Ms. Griesing claims that many women partners received less compensation than did men with similar accomplishments. According to her law suit, there was only one exception exception to the inferior treatment afforded female partners: "GT [Greenberg Traurig] prioritizes, pays and promotes women who have intimate relationships with firm leaders or who acquiesce to sexualized stereotypes."
The truth of these allegations will be determined by the trier of fact -- either a jury as Ms. Griesing has requested or an arbitration panel as the firm prefers. I have no knowledge of whether the claims are true or not, but the Equal Employment Opportunity Commission investigated them and found "reasonable cause" to support class-wide claims of gender discrimination in compensation.

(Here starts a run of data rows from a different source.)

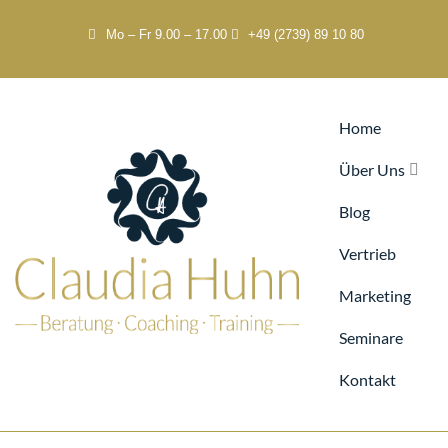
Mo – Fr 9.00 – 17.00
+49 (2739) 89 10 80
Home
Über Uns
Blog
Vertrieb
Marketing
Seminare
Kontakt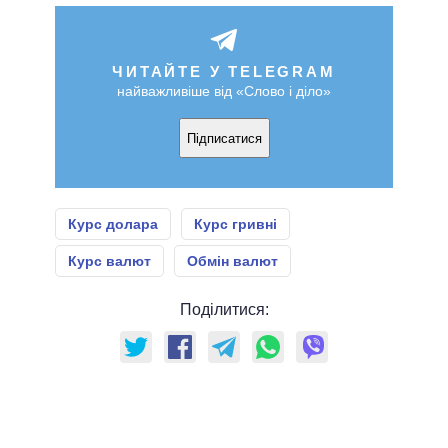
ЧИТАЙТЕ У TELEGRAM
найважливіше від «Слово і діло»
Підписатися
Курс долара
Курс гривні
Курс валют
Обмін валют
Поділитися: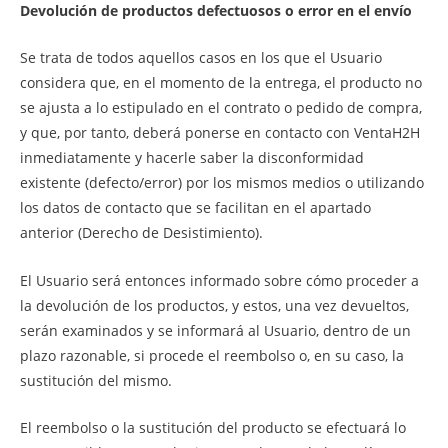
Devolución de productos defectuosos o error en el envío
Se trata de todos aquellos casos en los que el Usuario
considera que, en el momento de la entrega, el producto no
se ajusta a lo estipulado en el contrato o pedido de compra,
y que, por tanto, deberá ponerse en contacto con VentaH2H
inmediatamente y hacerle saber la disconformidad
existente (defecto/error) por los mismos medios o utilizando
los datos de contacto que se facilitan en el apartado
anterior (Derecho de Desistimiento).
El Usuario será entonces informado sobre cómo proceder a
la devolución de los productos, y estos, una vez devueltos,
serán examinados y se informará al Usuario, dentro de un
plazo razonable, si procede el reembolso o, en su caso, la
sustitución del mismo.
El reembolso o la sustitución del producto se efectuará lo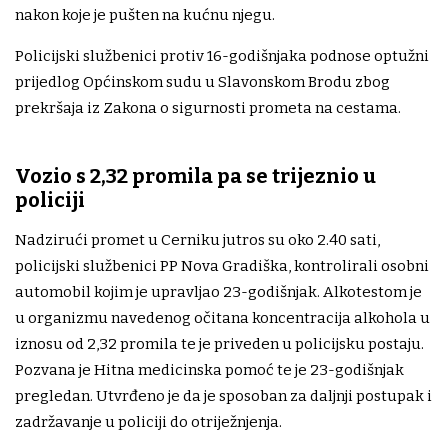
nakon koje je pušten na kućnu njegu.
Policijski službenici protiv 16-godišnjaka podnose optužni
prijedlog Općinskom sudu u Slavonskom Brodu zbog
prekršaja iz Zakona o sigurnosti prometa na cestama.
Vozio s 2,32 promila pa se trijeznio u
policiji
Nadzirući promet u Cerniku jutros su oko 2.40 sati,
policijski službenici PP Nova Gradiška, kontrolirali osobni
automobil kojim je upravljao 23-godišnjak. Alkotestom je
u organizmu navedenog očitana koncentracija alkohola u
iznosu od 2,32 promila te je priveden u policijsku postaju.
Pozvana je Hitna medicinska pomoć te je 23-godišnjak
pregledan. Utvrđeno je da je sposoban za daljnji postupak i
zadržavanje u policiji do otriježnjenja.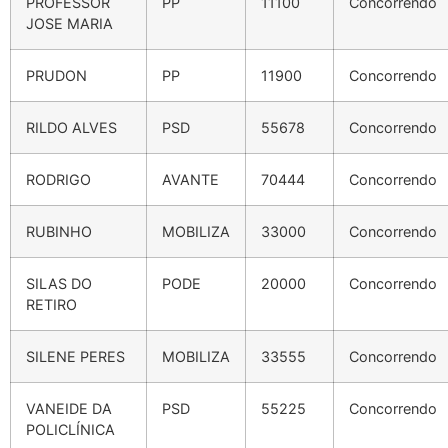
PROFESSOR
PP
11100
Concorrendo
JOSE MARIA
PRUDON
PP
11900
Concorrendo
RILDO ALVES
PSD
55678
Concorrendo
RODRIGO
AVANTE
70444
Concorrendo
RUBINHO
MOBILIZA
33000
Concorrendo
SILAS DO
PODE
20000
Concorrendo
RETIRO
SILENE PERES
MOBILIZA
33555
Concorrendo
VANEIDE DA
PSD
55225
Concorrendo
POLICLÍNICA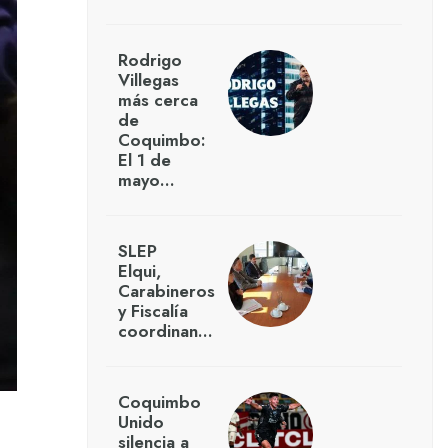
Rodrigo
Villegas
más cerca
de
Coquimbo:
El 1 de
mayo…
SLEP
Elqui,
Carabineros
y Fiscalía
coordinan…
Coquimbo
Unido
silencia a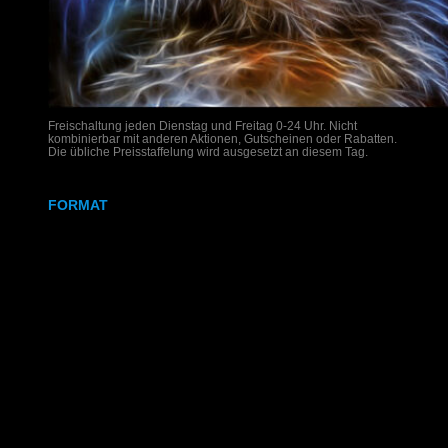
Freischaltung jeden Dienstag und Freitag 0-24 Uhr. Nicht
kombinierbar mit anderen Aktionen, Gutscheinen oder Rabatten.
Die übliche Preisstaffelung wird ausgesetzt an diesem Tag.
FORMAT
DIN A4
DIN A3
SRA3
320x700 mm
Weißdruck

What's more interesting than Ms. Griesing's accusations against Greenberg Traurig is the possibility that this suit will inspire other women to sue the firms where they work on similar grounds. When asked if other law firms should be concerned, one of the lawyers representing Ms. Griesing said, "I have no doubt that the EEOC would come to a similar conclusion in other cases. It's a systemic problem in many law firms. But you have to look at the statistics of a firm and its history."
The percentage of female equity partners is a key statistic. (Equity partners are those with an ownership interest, receive the largest compensation and determine policy.) Although females have provided much of the brainpower for law firms since the 1980s, the number of female equity partners in the nation's 200 largest law firms has hovered around 15 percent for the last twenty years. The percentage of female non-equity or income partners is approximately 26 percent.
These numbers are especially troubling given women have constituted at least 40 percent of enrolled law students since 1985 and reached a high of 50 percent in 1999. Women's representation in either class of partners is far below their representation as worker bees.
The number of women entering these large firms after graduation has dropped; they now constitute only 45 percent of new associates. I suspect the decrease is a result of women abandoning the hope of ever grabbing the gold ring or even getting a fair shake. Perhaps Ms. Griesing's suit will cause law firms to consider their treatment of women more critically.